PROVIDED RECORDS:
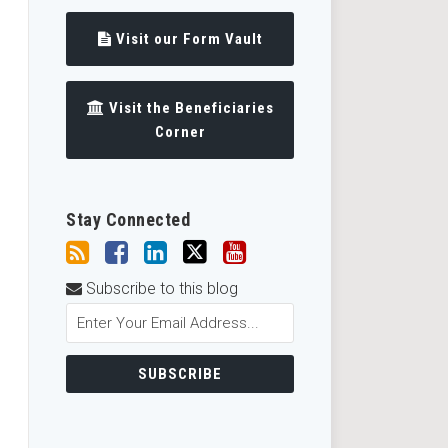
Visit our Form Vault
Visit the Beneficiaries
Corner
Stay Connected
Subscribe to this blog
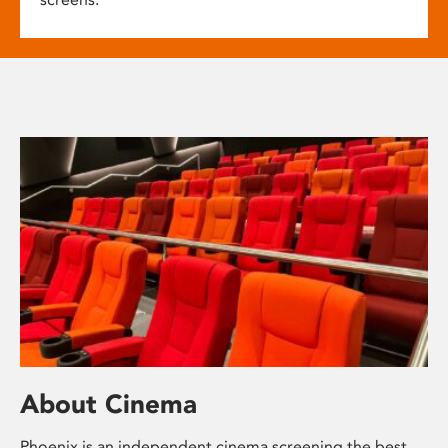
About Cinema
Phoenix is an independent cinema screening the best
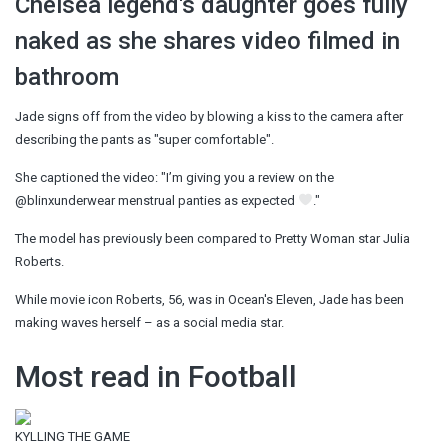
Chelsea legend's daughter goes fully
naked as she shares video filmed in
bathroom
Jade signs off from the video by blowing a kiss to the camera after
describing the pants as "super comfortable".
She captioned the video: "I’m giving you a review on the
@blinxunderwear menstrual panties as expected
."
The model has previously been compared to Pretty Woman star Julia
Roberts.
While movie icon Roberts, 56, was in Ocean's Eleven, Jade has been
making waves herself – as a social media star.
Most read in Football
KYLLING THE GAME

WORK REQUEST: The expected answer is the whole listing above, copied exactly, with images excluded.

ANSWER BOX:
Visit our Form Vault
Visit the Beneficiaries
Corner
Stay Connected
Subscribe to this blog
About Cinema
Phoenix is an independent cinema screening the best
Chelsea legend's daughter goes fully
naked as she shares video filmed in
bathroom
Jade signs off from the video by blowing a kiss to the camera after
describing the pants as "super comfortable".
She captioned the video: "I’m giving you a review on the
@blinxunderwear menstrual panties as expected
."
The model has previously been compared to Pretty Woman star Julia
Roberts.
While movie icon Roberts, 56, was in Ocean's Eleven, Jade has been
making waves herself – as a social media star.
Most read in Football
KYLLING THE GAME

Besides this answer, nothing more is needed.